A front end face electrode forming step (Step S4) is described. The front end face electrode forming step is a step of forming, on a front end face of the piezoelectric block 303 (a face where ink flows out of the open ends of the pressure chambers 307), a wiring pattern that is electrically connected to the electrodes provided in the respective air chambers 308. FIG. 15 is a perspective view illustrating the front end face electrode forming step. Wiring 817 illustrated in FIG. 15 is formed on a front end face 806 of the piezoelectric block 303. A method of patterning the wiring 817 is described with reference to FIGS. 16A to 16D. FIGS. 16A to 16D are sectional views taken along the line A-A of FIG. 15. First, a film resist 904 is stacked on the front end face 806 of the piezoelectric block 303 as illustrated in FIG. 16A. Exposure and development are conducted next to expose the air chambers 308 and the peripheries of the air chambers 308 (see FIG. 16B). At this point, the pressure chambers 307 and the peripheries of the pressure chambers 307 are covered with the film resist 904. The wiring 817 is further formed as illustrated in FIG. 16C. The wiring 817 is thus electrically connected to the second electrodes 506 and the third electrode 508. At this point, a film is formed with the use of a mask also on a top face 808 (see FIG. 15) of the piezoelectric block 303, to thereby form a packaged wiring connecting portion 815. The film resist 904 is then removed as illustrated in FIG. 16D, with the result that the wiring 817 is patterned to have a desired pattern by lift-off. FIG. 17 is a sectional view taken along the line 17-17 of FIG. 15. The wiring 817 is electrically connected to the second electrodes 506 that are formed on the inner walls of the air chambers 308, and is not electrically connected to the first electrodes 505 that are formed on the inner walls of the pressure chambers 307.

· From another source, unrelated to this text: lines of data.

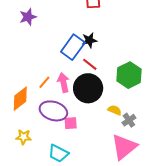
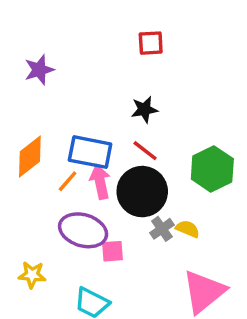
blue rectangle: (73, 47) -> (90, 152), moved, turned 65
orange diamond: (20, 99) -> (30, 156), moved
gray cross: (129, 120) -> (162, 229), moved

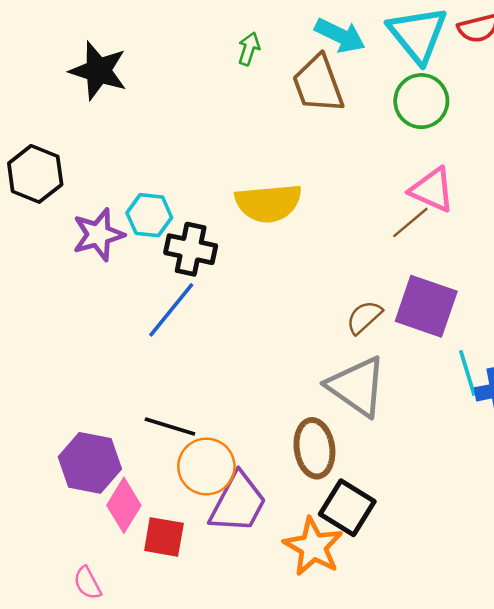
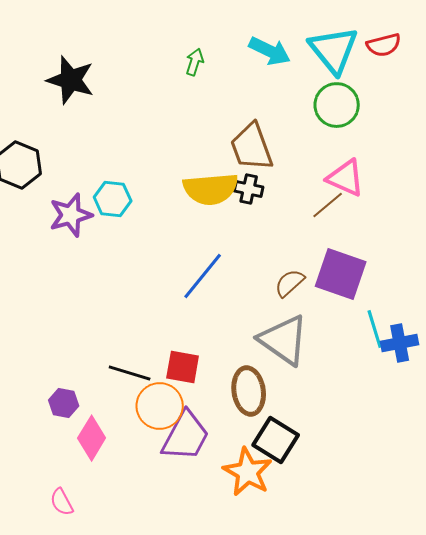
brown trapezoid: (318, 84) -> (252, 147), moved
black cross: (191, 249) -> (249, 189), moved, size x0.7
blue line: (171, 310) -> (203, 276), moved
purple hexagon: (90, 463) -> (64, 403), size x0.6
red square: (164, 537) -> (183, 367), moved

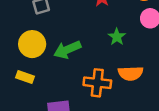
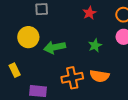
yellow rectangle: (25, 77) -> (15, 70), moved, turned 32
orange cross: (97, 83) -> (72, 78), turned -30

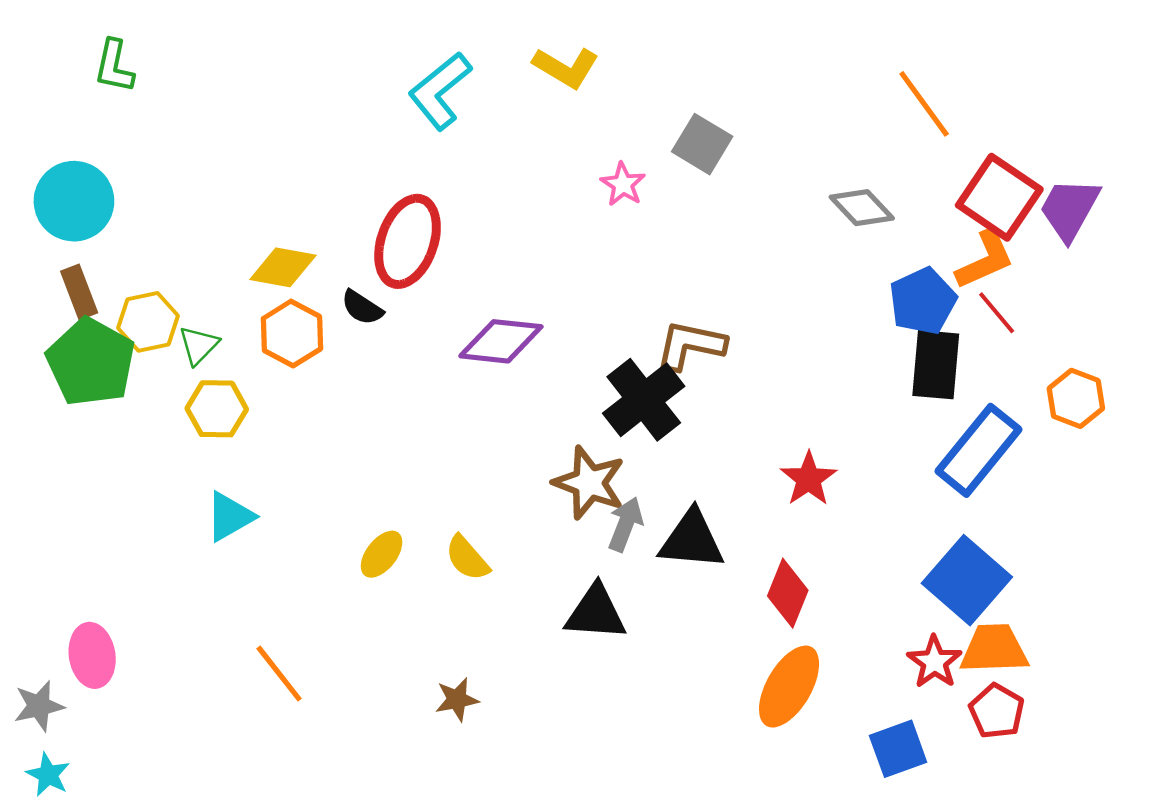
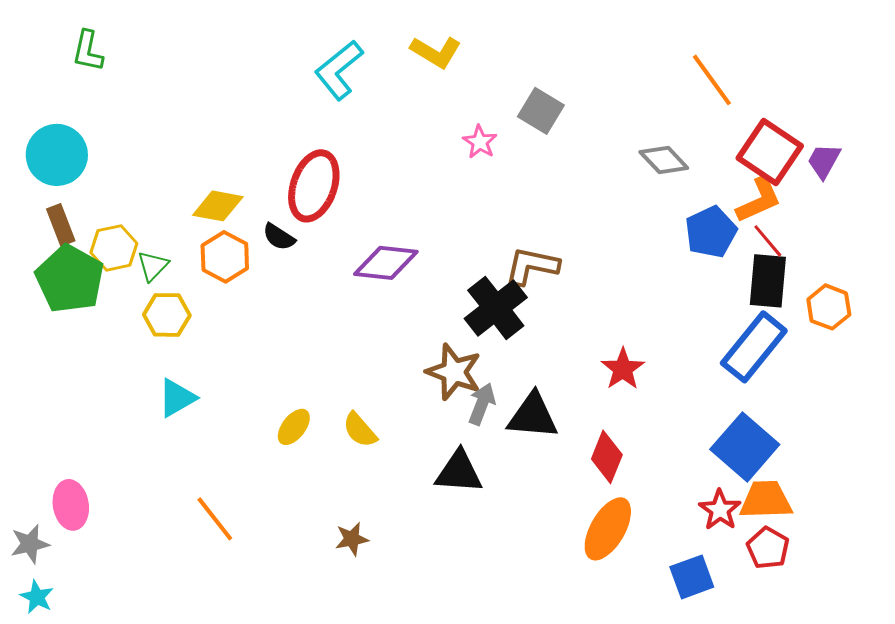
purple trapezoid: (1069, 209) -> (824, 161), size x0.7
black rectangle: (936, 365) -> (768, 281), moved

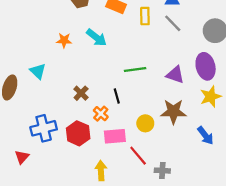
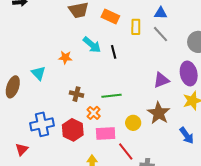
orange star: (64, 40) -> (65, 57), moved
green line: (135, 70) -> (111, 96), moved
purple triangle: (175, 75) -> (161, 80), turned -42
brown cross: (81, 93) -> (77, 94), turned -32
black line: (117, 96) -> (114, 52), moved
brown star: (173, 112) -> (159, 113), turned 30

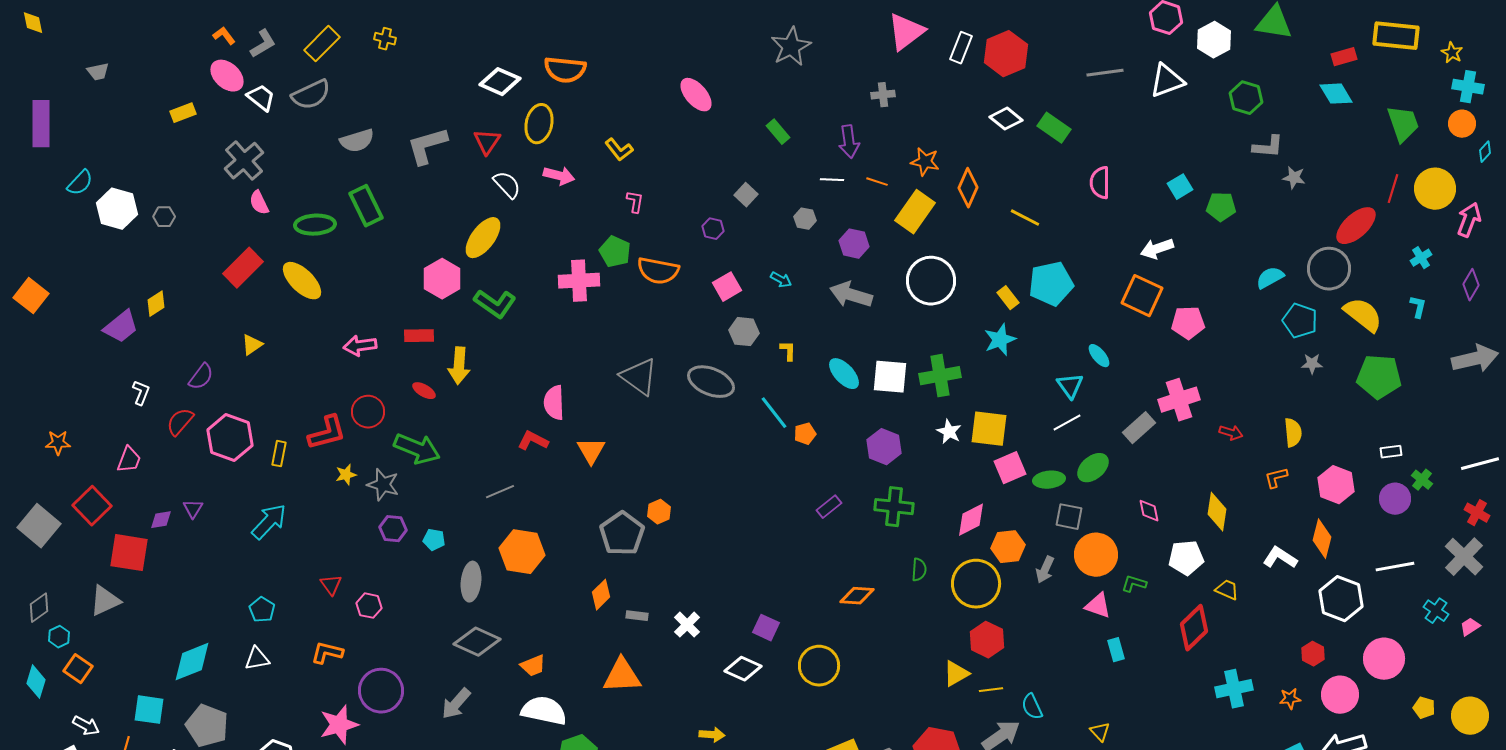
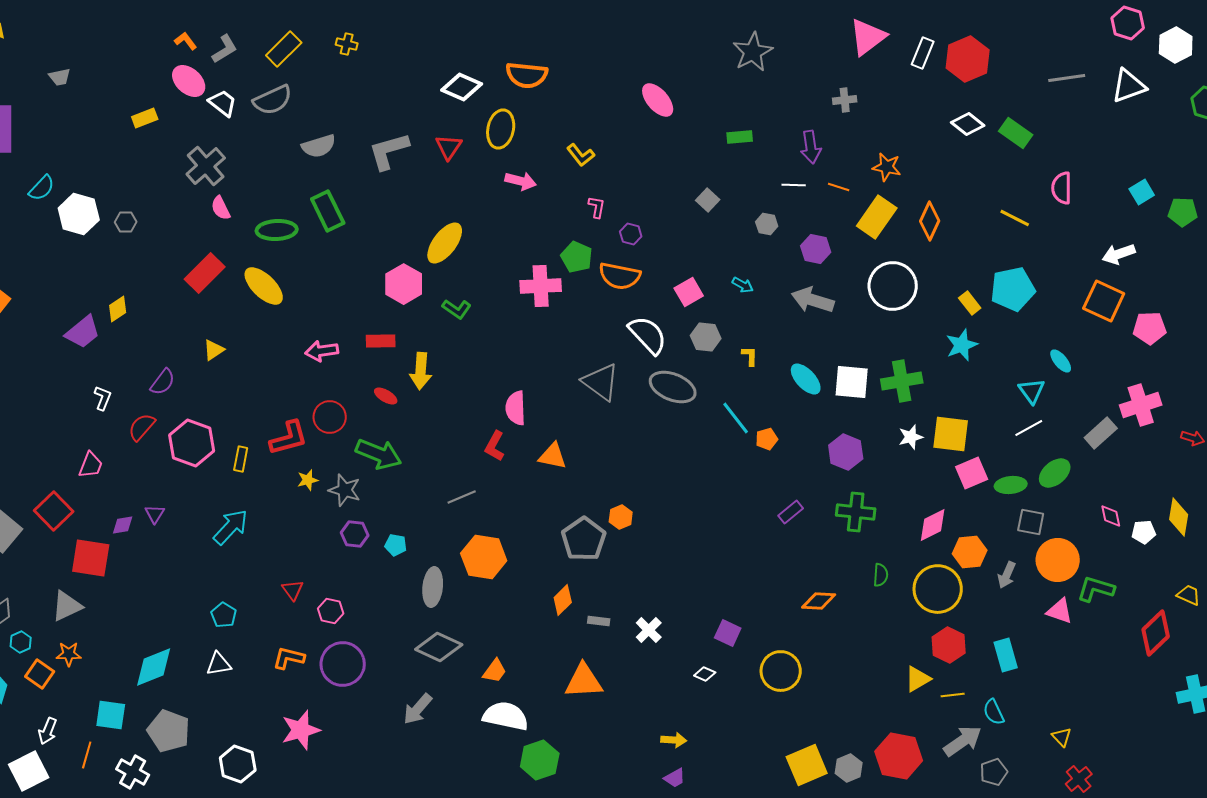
green rectangle: (778, 132) -> (740, 137), turned -55
white semicircle: (507, 185) -> (648, 335), moved, size x1.4
orange diamond: (968, 188) -> (930, 221), moved
yellow line: (1025, 218) -> (1015, 218), moved
purple hexagon: (713, 229) -> (631, 234), moved
green L-shape: (495, 304) -> (457, 309), size x0.7
white star: (949, 432) -> (911, 437), turned 30
red L-shape: (533, 441) -> (495, 446), turned -88
orange star: (58, 443) -> (69, 654), moved
orange triangle: (591, 451) -> (553, 456), turned -48
white pentagon: (1186, 558) -> (1144, 532), moved, size x0.7
green L-shape: (1134, 584) -> (1096, 589), size x1.5
cyan rectangle: (1116, 650) -> (1006, 655), moved, size x1.4
orange trapezoid: (533, 666) -> (495, 671), turned -32
white diamond: (743, 669) -> (705, 674), size x0.6
purple circle: (381, 691) -> (343, 664), moved
white arrow: (86, 726) -> (48, 731), turned 84

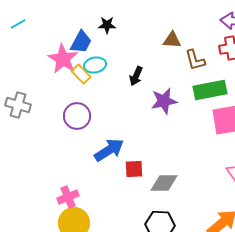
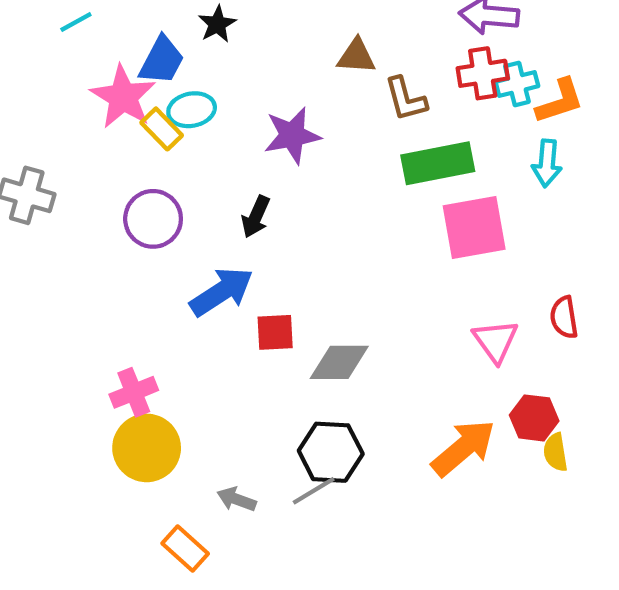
cyan line: (18, 24) -> (76, 22), moved
black star: (107, 25) -> (217, 24), turned -30
black arrow: (136, 76) -> (256, 217), moved
purple star: (164, 101) -> (292, 135), moved

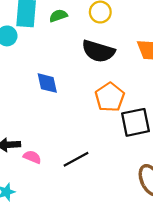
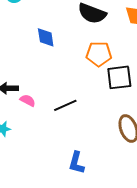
orange pentagon: (110, 97) -> (99, 54), turned 30

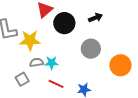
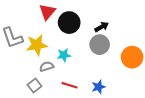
black arrow: (95, 18) -> (102, 27), moved
cyan star: (52, 63) -> (64, 55), moved

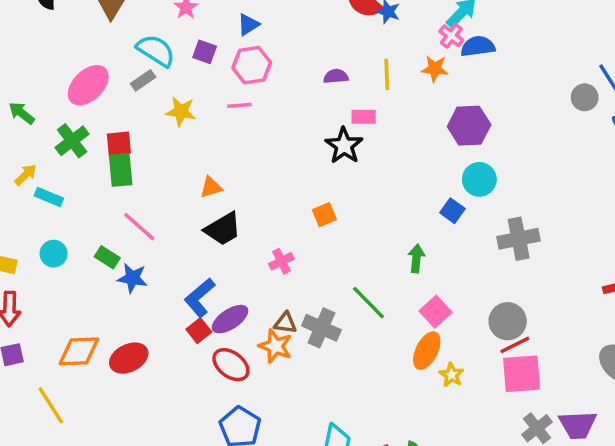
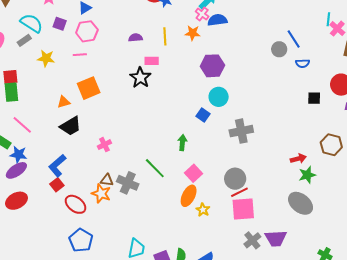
orange square: (324, 215) -> (89, 88), moved, size x1.6
purple ellipse: (230, 319) -> (16, 170), moved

The wiring 817 may be structured so that, for example, a Cr layer is formed as a base layer and an Au layer is formed as an electrode layer. To give another example, the wiring 817 may be structured so that a Pd layer is formed on a Cr layer serving as a base layer. The wiring 817 may also have a structure in which a Ni plating film is formed with a Pd layer as a seed layer and Ni on the surface is displaced with Au by displacement plating.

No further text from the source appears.